The kind soul of an instructor helped me clip into the bike. This is where I knew that I was in the process of making a mistake. I have flat feet (thanks Dad) and this was wildly uncomfortable and scary. What if I needed to make a run for it? What if I toppled over? What if my feet came out, but the shoes just kept rolling like hamsters on a wheel? Then the lights dimmed and some Ying Yang Twins started booming. 'Okay, Shan, you got dis' the Twins basically serenaded me. The first few minutes weren't bad. Then there was this ball we had to lift whilst spinning. This requires stupid amounts of coordination. And then about 10 minutes in, my butt felt as if perhaps a small bone had broken. This girl in front of me, who looked like a damn Lululemon model, was all "up, down, up, down" like she was going for a casual Sunday stroll. This was not the case for yours truly. It was the longest hour of my life and I entered that special state of delirium only people who work nights get-I started giggling uncontrollably. I think it was either that or I was crying.  
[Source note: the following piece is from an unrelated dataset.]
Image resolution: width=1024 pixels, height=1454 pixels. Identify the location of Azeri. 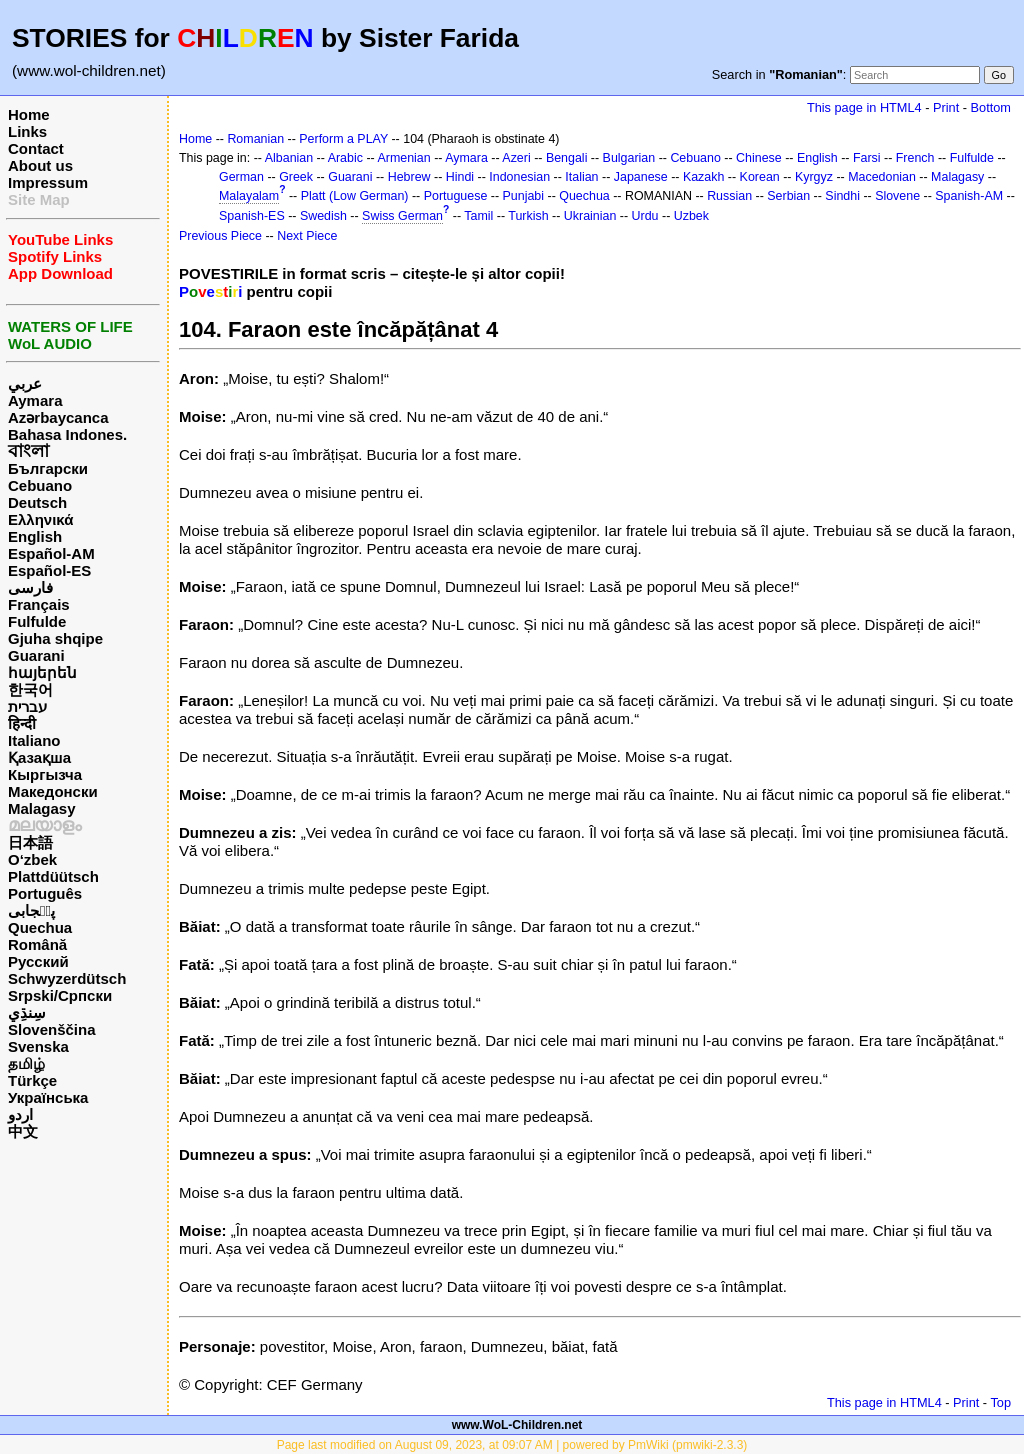 (516, 158).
Thankfully, the fresh hell that is spin class ended shortly thereafter. I hobbled out of there (after unclipping myself from the foot traps of death). It hurt to sit down for a full 4 days after and I couldn't bend down or move quickly. "Sorry, m'am, I'm gonna need you to not push your baby out yet because your nurse is trying to wheel herself down the hall so she doesn't have to use her legs".

Anyways, people I work with at the gym tell me to try it again. One of our fab instructors tried to give me some pointers and I basically told him to talk to the hand. The only way I'm doing that again is if I have four tequila shots beforehand. 

Godspeed, you spinners out there. I'll stick to not being tortured.